Now for more strange but funny Google searches that ended at MY blog! (ANY numbers in parenthesis are the amount of times this search ended up on MY blog.)
Hareendran Kallinkeel—Hari Krishna? No. Hairy Drained Kalli then kneeled? Oh who knows how to pronounce it. Let’s just say, he/she is a real person (or a pseudonym)…who knows? JUST remember ANY publicity is GOOD publicity!
bill hicks—People ALWAYS search for me, unless they’re searching for the dead comedian!
Planned Obsolescence—It’s CALLED being a human!
99 red luf balloons lyrics—ONE person must still like this song. Or they’re SO high they think they’re flying on 99 red balloons (which is the MORE likely scenario)!
how much does it cost to make Mrs. Butterworth syrup—The real question is how many trees MUST die to make one bottle?
how can I tell if I am a sexaholic?—IF you have time to ask, you’re not having enough sex to be a sexaholic? It’s JUST wishful thinking on your part!
cta/pink line—Yeah, not too many people care, now do they?

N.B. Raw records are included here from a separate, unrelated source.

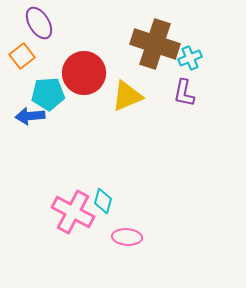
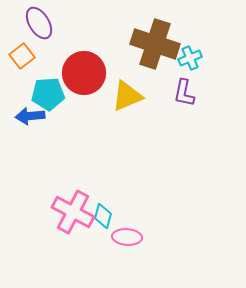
cyan diamond: moved 15 px down
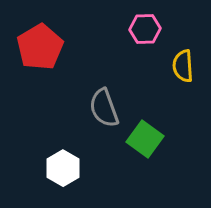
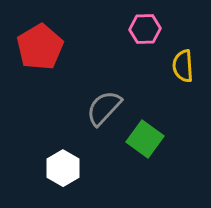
gray semicircle: rotated 63 degrees clockwise
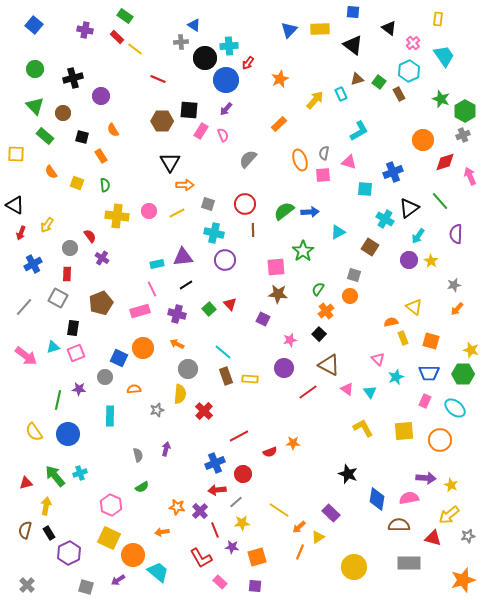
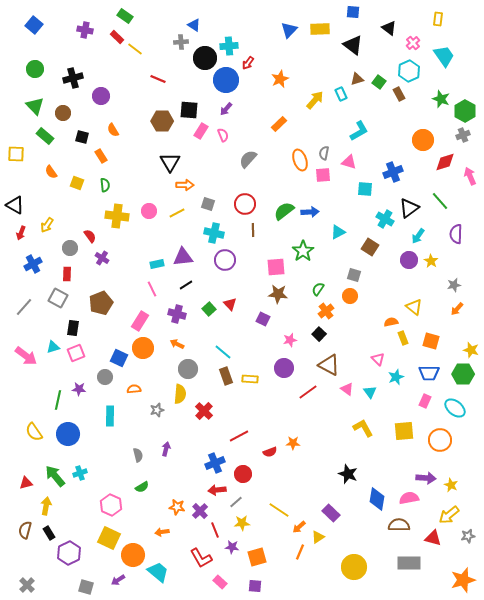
pink rectangle at (140, 311): moved 10 px down; rotated 42 degrees counterclockwise
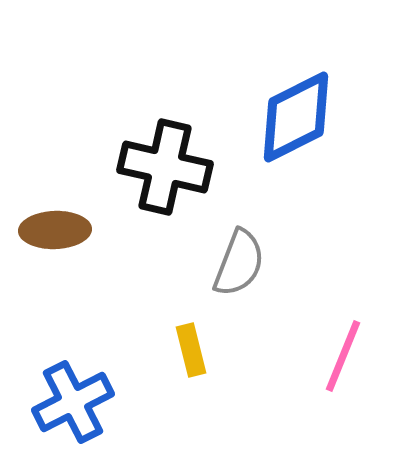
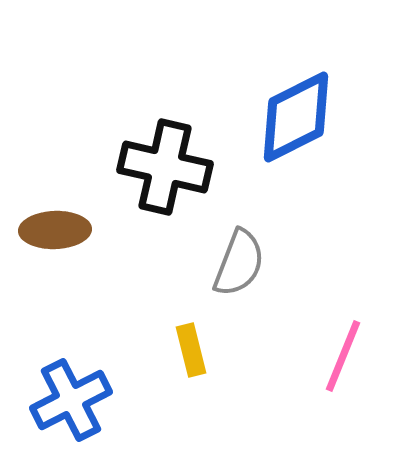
blue cross: moved 2 px left, 2 px up
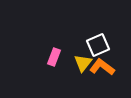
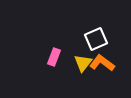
white square: moved 2 px left, 6 px up
orange L-shape: moved 4 px up
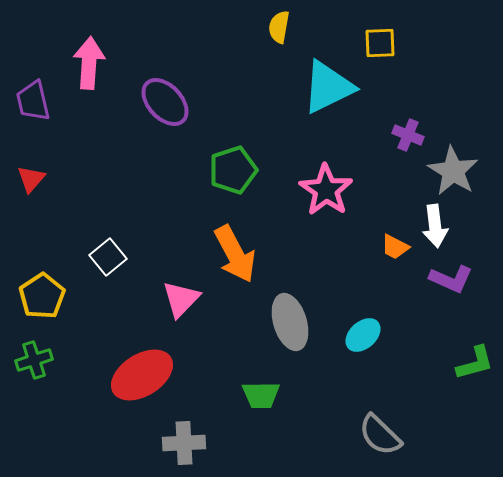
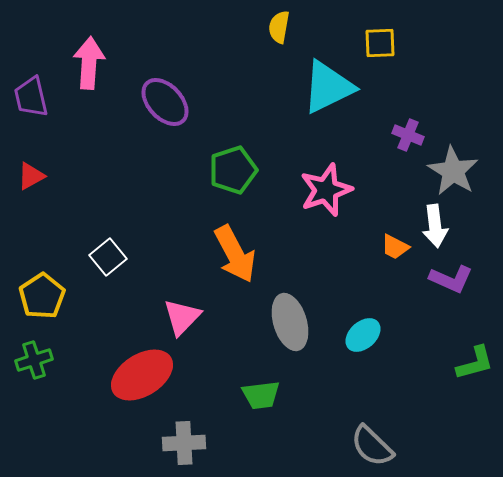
purple trapezoid: moved 2 px left, 4 px up
red triangle: moved 3 px up; rotated 20 degrees clockwise
pink star: rotated 18 degrees clockwise
pink triangle: moved 1 px right, 18 px down
green trapezoid: rotated 6 degrees counterclockwise
gray semicircle: moved 8 px left, 11 px down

So, CTA how many riders do you think you will convince to RIDE on this line??
why men spit urinal—Because they can. If women spit when they were peeing, it’s be called lubrication!
men's etiquette—It’s called NONEXISTANT! Men are crude and rude! Take it from one who has the inside track!
famous people peeing outside—Weird! Watching people pee must be a HUGE fetish! I say let them pee where they want, as LONG as it is NOT on me!